How to prove that if $A$ is a square matrix on $\mathbb{R}$, $A$ is nilpotent, then trace($A$)=0

Question

I need some help, I need to prove the following: Let $A$ be a square matrix on $\mathbb{R}$, if $A$ is nilpotent then Trace($A$)=0

I have seen some results for complex entries of the matrix, but what happens with real entries?
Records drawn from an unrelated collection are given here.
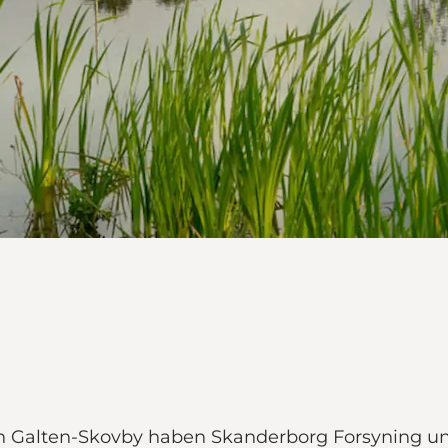
n Galten-Skovby haben Skanderborg Forsyning u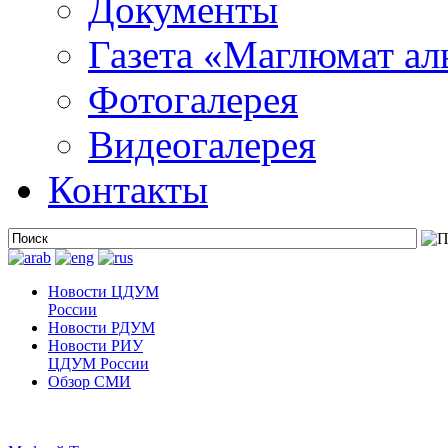
Документы
Газета «Маглюмат ал
Фотогалерея
Видеогалерея
Контакты
Новости ЦДУМ
России
Новости РДУМ
Новости РИУ
ЦДУМ России
Обзор СМИ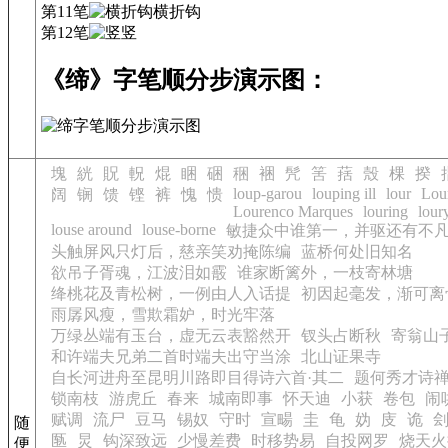
第11笔
横折钩
第12笔
竖
《缔》字笔顺分步演示图：
塊
絖
貺
軦
焜
睏
硱
稇
裍
髠
筈
葀
殼
棵
揆
loup-garou
louping ill
lour
Lou
阔
锎
馈
铿
裤
愧
愦
Lourenco Marques
louring
lour
louse around
louse-borne
敏捷众中谁第一，并驱还有不
头触屏风只灯后，慈亲笑劝掩陈编
蓝桥何处旧知名
欲吊子胥魂，江波泪如霰
谁家断篱外，一枝寄林塘
绛桃花及青松树，一例由人入话提
初因起毫发，渐可离
雨孱风瘦，雪欺霜妒，时光牢落
万绿丛端有玉台，虚无云表豁然开
钗头占断秋
寄翁山
和许端夫兄弟二首时端夫出守当涂
北山证果寺
自长河进舟至昆明川路即目得诗六首·其二
题何秀才诗
锁南枝
游虎丘
春来
城南即事
怀天迪
小获
卷包
闹
赋调
流尸
豆马
锡奴
守时
宣畼
圭
龟
妫
庋
诡
随
匦
炅
钩深致远
少慢差费
时移势易
自投网罗
烧天火
便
I write this because it has been difficult to understand the other answers some people have written on this website, thanks!

Answer 1

Observe that $A\in M(n,\mathbb R)\subset M(n,\mathbb C)$ So trace of $A$ remains the same whether we view it as an element of $M(n,\mathbb R)$ or of $M(n,\mathbb C)$. Lets us see $A$ as a matrix from $M(n,\mathbb C)$.Then Trace of a matrix is sum of all the eigenvalues of the matrix taken with multiplicity . (all the n eigenvalues of A)
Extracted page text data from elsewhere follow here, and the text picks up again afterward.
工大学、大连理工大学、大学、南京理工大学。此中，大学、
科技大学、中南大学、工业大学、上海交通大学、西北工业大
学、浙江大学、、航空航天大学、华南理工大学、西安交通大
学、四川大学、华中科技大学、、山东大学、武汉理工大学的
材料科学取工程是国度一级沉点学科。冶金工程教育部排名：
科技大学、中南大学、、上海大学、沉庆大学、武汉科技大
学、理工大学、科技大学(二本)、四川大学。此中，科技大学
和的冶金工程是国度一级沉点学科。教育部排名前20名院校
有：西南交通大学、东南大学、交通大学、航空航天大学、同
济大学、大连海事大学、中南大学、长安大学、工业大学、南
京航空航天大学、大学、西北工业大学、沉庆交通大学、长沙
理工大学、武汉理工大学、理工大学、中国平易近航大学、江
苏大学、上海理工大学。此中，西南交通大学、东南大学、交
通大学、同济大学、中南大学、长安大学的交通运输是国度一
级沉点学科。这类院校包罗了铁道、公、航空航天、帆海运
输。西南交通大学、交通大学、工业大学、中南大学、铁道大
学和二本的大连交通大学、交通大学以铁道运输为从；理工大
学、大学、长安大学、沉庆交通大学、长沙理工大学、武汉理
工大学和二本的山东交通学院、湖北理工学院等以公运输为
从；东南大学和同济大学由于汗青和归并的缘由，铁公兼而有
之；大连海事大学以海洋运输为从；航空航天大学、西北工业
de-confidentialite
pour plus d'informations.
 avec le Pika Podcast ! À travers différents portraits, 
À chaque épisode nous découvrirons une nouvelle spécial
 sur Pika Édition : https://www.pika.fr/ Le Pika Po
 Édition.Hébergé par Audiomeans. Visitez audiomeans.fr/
Eigenvalues of nilpotent matrices are zero.(why?)

$A$ is a nilpotent matrix that is $\exists m>0$ such that $A^m=0$. If $\lambda$ is an eigenvalue of $A$ then there is a vector $v \not = 0$ such that $$A(v)=\lambda v \implies A^m(v)=\lambda^mv=0 \implies \lambda=0$$ So all Eigenvalues are zero.